Asked by Mr Beldam for an interpretation of the record keeping requirements in the Assured Crops proposals, Mr Cranstoun suggested the farm diary kept by most growers, should be acceptable as evidence of routine tasks such as cleaning and servicing grain storage and equipment.
Systems for keeping other records of disease incidence or spraying would vary from farm to farm but any good system should be acceptable – not necessarily a record book geared only to the scheme. "The purpose behind that standard is to justify when an application is necessary. With a spray record you give a reason for spraying."
Mr Cranstoun warned that under SQC a grower making their own fertiliser or spray decisions without outside advice might be tested for competence on disease recognition or asked to justify rates of fertiliser applied.
SQC also recommends, but doesnt insist, that operators with a grandfather consent to spray should at least have some spray training.
Mr Beldam queried whether he might have to keep labels from every bag of seed used on the farm, but Mr Cranstoun said the main requirement from a maltster or other end user, was to know the variety and its stock number. Invoices showing the stock number of seed lots, together with records of the fields drilled, were sufficient.
A further questionmark arose for Mr Beldam over the requirement for soil and nutrient analyses to be carried out. His soils were very stable and he saw no need for expensive annual sampling.
Mr Cranstoun said under SQC evidence, sampling was needed only every four or five years. However, there were growers who only checked their soils every 10 years or so.
"One of the aims of schemes like these is to provide processors and the general public with the assurance that East Lodge Farm is being farmed in an assured and sensible way," he added.
However, he was less compromising over grain store hygiene for which Mr Beldam preferred his existing system, of one spray for all in-store surfaces, rather than adjusting rate and dosage to suit either wood, steel or concrete. The last thing processors wanted was to import someone elses pests into their own stores.
To reassure customers his pest control worked, Mr Beldam should use bait boxes to verify his stores were clear.
Mr Cranstoun said it wasnt necessary to keep grain from different fields separate but there should be some form of separation for varieties and records kept.
When Mr Beldam made it clear he would not be prepared to employ outside contractors for items such as grain store maintenance he could carry out himself, Mr Cranstoun was again flexible.
"If someone can show they are doing a good job, they dont have to pay a consultant to come in and do it."
However he would expect items such as grain moisture meters to be calibrated and checked against a verifiable standard.

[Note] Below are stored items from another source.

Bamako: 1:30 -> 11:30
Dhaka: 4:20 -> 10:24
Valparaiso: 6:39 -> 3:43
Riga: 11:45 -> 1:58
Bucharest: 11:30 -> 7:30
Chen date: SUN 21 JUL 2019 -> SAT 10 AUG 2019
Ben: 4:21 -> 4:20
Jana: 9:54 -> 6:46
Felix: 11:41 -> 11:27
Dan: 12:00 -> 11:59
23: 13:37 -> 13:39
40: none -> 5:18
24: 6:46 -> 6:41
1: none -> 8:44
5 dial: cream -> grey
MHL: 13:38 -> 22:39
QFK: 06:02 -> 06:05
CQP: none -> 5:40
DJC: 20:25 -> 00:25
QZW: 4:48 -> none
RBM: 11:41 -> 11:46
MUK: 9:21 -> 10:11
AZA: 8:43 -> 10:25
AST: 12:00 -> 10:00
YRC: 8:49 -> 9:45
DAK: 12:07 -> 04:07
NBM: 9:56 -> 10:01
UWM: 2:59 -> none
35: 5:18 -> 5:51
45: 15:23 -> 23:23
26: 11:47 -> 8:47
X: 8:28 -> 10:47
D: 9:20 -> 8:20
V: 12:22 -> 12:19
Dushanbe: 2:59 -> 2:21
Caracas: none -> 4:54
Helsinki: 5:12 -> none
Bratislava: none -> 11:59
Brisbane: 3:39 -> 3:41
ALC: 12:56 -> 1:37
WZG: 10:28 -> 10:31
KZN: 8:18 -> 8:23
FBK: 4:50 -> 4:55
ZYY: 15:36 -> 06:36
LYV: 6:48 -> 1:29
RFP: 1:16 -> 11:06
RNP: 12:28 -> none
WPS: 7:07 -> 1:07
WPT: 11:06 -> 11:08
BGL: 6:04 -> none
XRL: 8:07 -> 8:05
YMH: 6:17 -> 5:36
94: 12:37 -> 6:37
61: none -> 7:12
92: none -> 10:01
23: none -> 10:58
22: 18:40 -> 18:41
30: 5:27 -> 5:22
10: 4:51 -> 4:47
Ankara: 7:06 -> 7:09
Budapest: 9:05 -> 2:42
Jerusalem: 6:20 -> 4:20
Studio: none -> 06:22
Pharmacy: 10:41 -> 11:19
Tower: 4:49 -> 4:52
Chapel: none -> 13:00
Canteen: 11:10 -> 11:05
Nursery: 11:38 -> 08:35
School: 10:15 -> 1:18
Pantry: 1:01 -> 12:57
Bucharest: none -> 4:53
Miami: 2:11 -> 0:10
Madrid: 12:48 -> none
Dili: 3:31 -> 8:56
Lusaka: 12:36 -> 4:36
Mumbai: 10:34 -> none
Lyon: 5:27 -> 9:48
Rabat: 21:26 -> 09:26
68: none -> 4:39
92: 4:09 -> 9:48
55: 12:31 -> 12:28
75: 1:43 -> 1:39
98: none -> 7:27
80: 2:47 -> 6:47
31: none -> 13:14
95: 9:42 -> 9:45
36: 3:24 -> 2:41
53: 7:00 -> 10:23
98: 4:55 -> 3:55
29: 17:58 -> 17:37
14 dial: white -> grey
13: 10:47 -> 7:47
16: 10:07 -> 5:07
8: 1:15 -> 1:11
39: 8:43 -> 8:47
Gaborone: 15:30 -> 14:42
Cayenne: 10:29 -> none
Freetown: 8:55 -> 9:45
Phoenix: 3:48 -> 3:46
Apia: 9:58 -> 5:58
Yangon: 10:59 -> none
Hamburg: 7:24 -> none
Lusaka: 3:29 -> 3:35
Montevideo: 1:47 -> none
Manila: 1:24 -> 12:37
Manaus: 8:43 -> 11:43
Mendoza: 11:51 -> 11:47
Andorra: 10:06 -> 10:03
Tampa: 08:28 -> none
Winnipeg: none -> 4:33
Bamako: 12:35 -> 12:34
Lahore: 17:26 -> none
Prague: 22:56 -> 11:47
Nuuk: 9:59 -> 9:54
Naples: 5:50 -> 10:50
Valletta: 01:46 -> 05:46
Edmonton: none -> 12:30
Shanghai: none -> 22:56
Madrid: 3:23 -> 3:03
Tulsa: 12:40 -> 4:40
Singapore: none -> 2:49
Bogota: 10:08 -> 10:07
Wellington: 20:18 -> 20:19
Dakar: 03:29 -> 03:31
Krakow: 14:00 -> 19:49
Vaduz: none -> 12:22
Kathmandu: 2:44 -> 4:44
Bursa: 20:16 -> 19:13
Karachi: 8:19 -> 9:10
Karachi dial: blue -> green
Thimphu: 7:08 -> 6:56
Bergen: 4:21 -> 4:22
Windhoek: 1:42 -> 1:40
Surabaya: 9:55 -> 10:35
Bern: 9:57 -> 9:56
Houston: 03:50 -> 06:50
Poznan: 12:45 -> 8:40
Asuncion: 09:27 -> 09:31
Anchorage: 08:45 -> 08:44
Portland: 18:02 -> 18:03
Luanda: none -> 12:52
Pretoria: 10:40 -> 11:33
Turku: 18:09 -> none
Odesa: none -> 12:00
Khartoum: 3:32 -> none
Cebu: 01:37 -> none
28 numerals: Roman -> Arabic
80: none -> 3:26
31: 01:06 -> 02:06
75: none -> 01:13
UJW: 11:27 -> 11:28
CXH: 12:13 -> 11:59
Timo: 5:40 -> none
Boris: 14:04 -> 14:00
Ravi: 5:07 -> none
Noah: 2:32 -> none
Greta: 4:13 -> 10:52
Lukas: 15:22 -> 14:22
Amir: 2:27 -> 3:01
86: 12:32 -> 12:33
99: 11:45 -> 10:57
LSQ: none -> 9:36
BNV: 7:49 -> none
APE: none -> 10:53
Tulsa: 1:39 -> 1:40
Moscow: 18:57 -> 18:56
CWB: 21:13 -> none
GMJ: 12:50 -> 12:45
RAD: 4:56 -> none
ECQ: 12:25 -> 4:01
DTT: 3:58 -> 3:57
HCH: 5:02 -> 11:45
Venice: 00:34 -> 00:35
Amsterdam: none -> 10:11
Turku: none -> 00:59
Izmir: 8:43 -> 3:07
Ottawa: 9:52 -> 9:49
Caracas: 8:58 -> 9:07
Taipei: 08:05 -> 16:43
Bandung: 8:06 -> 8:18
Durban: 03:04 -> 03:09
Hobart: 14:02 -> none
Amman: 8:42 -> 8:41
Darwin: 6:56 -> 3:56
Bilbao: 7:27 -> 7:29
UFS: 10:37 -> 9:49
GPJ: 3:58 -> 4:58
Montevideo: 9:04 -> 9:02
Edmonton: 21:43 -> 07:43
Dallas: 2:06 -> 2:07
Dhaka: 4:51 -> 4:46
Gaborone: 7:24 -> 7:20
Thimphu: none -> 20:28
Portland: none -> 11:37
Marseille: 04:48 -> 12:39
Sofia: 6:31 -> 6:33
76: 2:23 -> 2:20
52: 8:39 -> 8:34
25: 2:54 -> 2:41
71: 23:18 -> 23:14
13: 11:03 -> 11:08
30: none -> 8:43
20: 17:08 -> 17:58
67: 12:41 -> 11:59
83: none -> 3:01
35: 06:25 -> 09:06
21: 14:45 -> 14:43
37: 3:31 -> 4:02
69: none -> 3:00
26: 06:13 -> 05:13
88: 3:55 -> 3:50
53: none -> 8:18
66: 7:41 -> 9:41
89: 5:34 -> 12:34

Not just, as sometimes happened, against other potentially faulty meters on the same farm.
Difficulties with grain storage provided the most causes for non-compliance with SQC requirements, said Mr Cranstoun, but he cautioned against being over strict in the first year of the scheme.
He suggested the draft proposals might need to appear less onerous if growers in England and Wales were not to be put off the new scheme in its early stages.
Mr Beldam agreed that commonsense interpretation would convince growers like him they were already meeting most of the schemes likely requirements.
He was, however, concerned at the implications of scheme members being asked to follow environmental best practice as exemplified by the LEAF organisation.
"I would be very concerned if I felt this scheme was being hijacked or misdirected by an external agency having input into it," said Mr Beldam.
The Assured Combinable Crops scheme is getting a mixed reaction. Crops Conference speaker Richard Beldam allayed his reservations by inviting leading supporters of QA on to his Worcestershire farm.